2% Triclosan was dissolved in water containing, by weight, 2% PVP K-30 and 7% SDS. The optically clear aqueous concentrate was diluted at 1/10 and 1/20 to produce optically clear, ready-to-use disinfectant compositions. Triclosan in these compositions was in the nanoparticle range.
2% Triclosan was added to water containing, by weight, 2% PVP K-30. Triclosan remained undissolved in the aqueous concentrate.
2% Triclosan was added to water containing, by weight, 7% SDS. The sample was heated to 60° C. for 3 days. Triclosan remained undissolved in the aqueous concentrate.
1% Ferulic acid was dissolved in water containing, by weight, 2.8% PVP K-30 and 6.3% SDS. The aqueous solution was optically clear and in the nanoparticle range.
5.4% PCMX was dissolved in water containing, by weight, 16.5% SDS and 2.3% PVP K-30. The aqueous concentrate was diluted at 1/10, 1/20, 1/40, 1/100, and 1/450 to produce optically clear, ready-to-use disinfectant compositions. PCMX in these compositions was found to be in nanoparticle range.
2% PCMX was dissolved in water containing, by weight, 6% SDS and 1% PVP K-30. The aqueous concentrate was diluted at 1/10, 1/20 to produce optically clear, ready-to-use disinfectant compositions. PCMX in these compositions was found to be in nanoparticle range.
The formulation described in Example 10 was diluted in DI water to contain 1000 ppm of PCMX. Antimicrobial activity was demonostrated against Pseudomonas aeruginosa (ATCC 10145) and Bacillus subtilis (ATCC 27328).
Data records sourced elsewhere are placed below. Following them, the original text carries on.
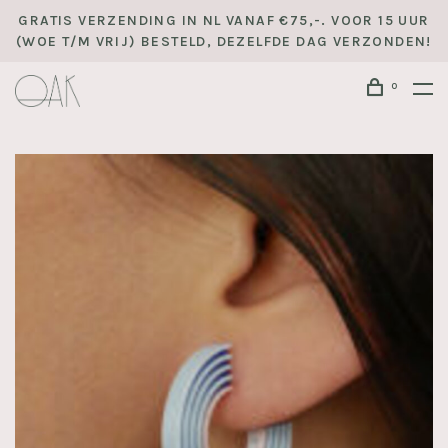
GRATIS VERZENDING IN NL VANAF €75,-. VOOR 15 UUR
(WOE T/M VRIJ) BESTELD, DEZELFDE DAG VERZONDEN!
0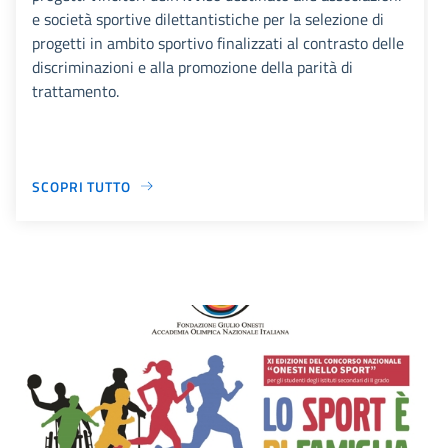
e società sportive dilettantistiche per la selezione di
progetti in ambito sportivo finalizzati al contrasto delle
discriminazioni e alla promozione della parità di
trattamento.
SCOPRI TUTTO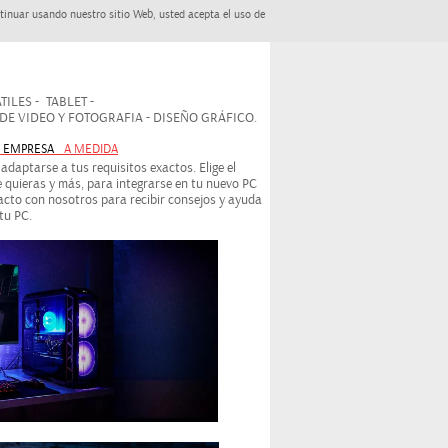
tinuar usando nuestro sitio Web, usted acepta el uso de
ILES - TABLET -
 VIDEO Y FOTOGRAFIA - DISEÑO GRÁFICO.
- EMPRESA
A MEDIDA
daptarse a tus requisitos exactos. Elige el
 quieras y más, para integrarse en tu nuevo PC
cto con nosotros para recibir consejos y ayuda
tu PC.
One hundred microliters of an overnight culture of each bacterial cell suspension were inoculated into the diluted sample to a final concentration of about 107 CFU/ml. The same bacterial suspension was also added to DI water to serve as a control. After 5 minutes incubation time at room temperature, the samples were serially diluted in Modified Letheen broth and plated onto modified Letheen Agar. Plates were incubated at 32° C. for 24 hours and bacterial growth enumerated. Log reduction was calculated based on the log difference in bacterial counts between the control sample (no PCMX) and PCMX containing sample. The results are presented in the following table.
P. aeruginosa
B. subtilis
2% PCMX was added to water containing, by weight, 2% PVP K-30. PCMX remained undissolved in the aqueous concentrate.
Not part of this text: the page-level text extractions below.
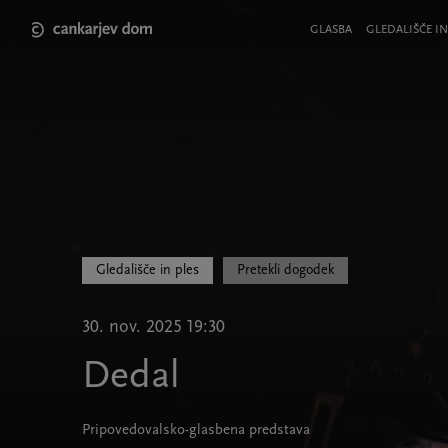
Skip
to
Meni
GLASBA
GLEDALIŠČE IN
main
v
content
glavi
strani
Gledališče in ples
Pretekli dogodek
30. nov. 2025 19:30
Dedal
Pripovedovalsko-glasbena predstava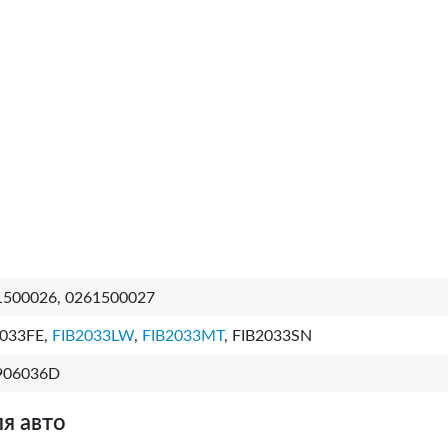
1500026, 0261500027
2033FE,
FIB2033LW
,
FIB2033MT
, FIB2033SN
906036D
я авто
4.9% PCMX was dissolved in water containing, by weight, 13.8% SDS and 4% PVP K-30. This clear aqueous concentrate was diluted at 1/10, 1/20 to produce optically clear, ready-to-use disinfectant compositions at RT (18° C.). PCMX in these compositions was found to be in nanoparticle range.
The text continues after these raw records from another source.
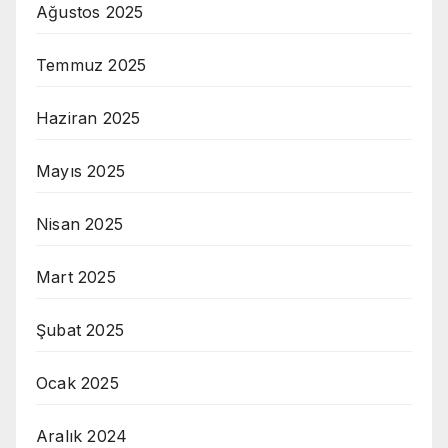
Ağustos 2025
Temmuz 2025
Haziran 2025
Mayıs 2025
Nisan 2025
Mart 2025
Şubat 2025
Ocak 2025
Aralık 2024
4.9% PCMX was added to water containing, by weight, 14.4% SDS. The sample was heated and cooled to RT (18° C.). PCMX remained undissolved in the aqueous concentrate.
While the invention has been described with particular reference to certain embodiments thereof, it will be understood that changes and modifications may be made which are within the skill of the art.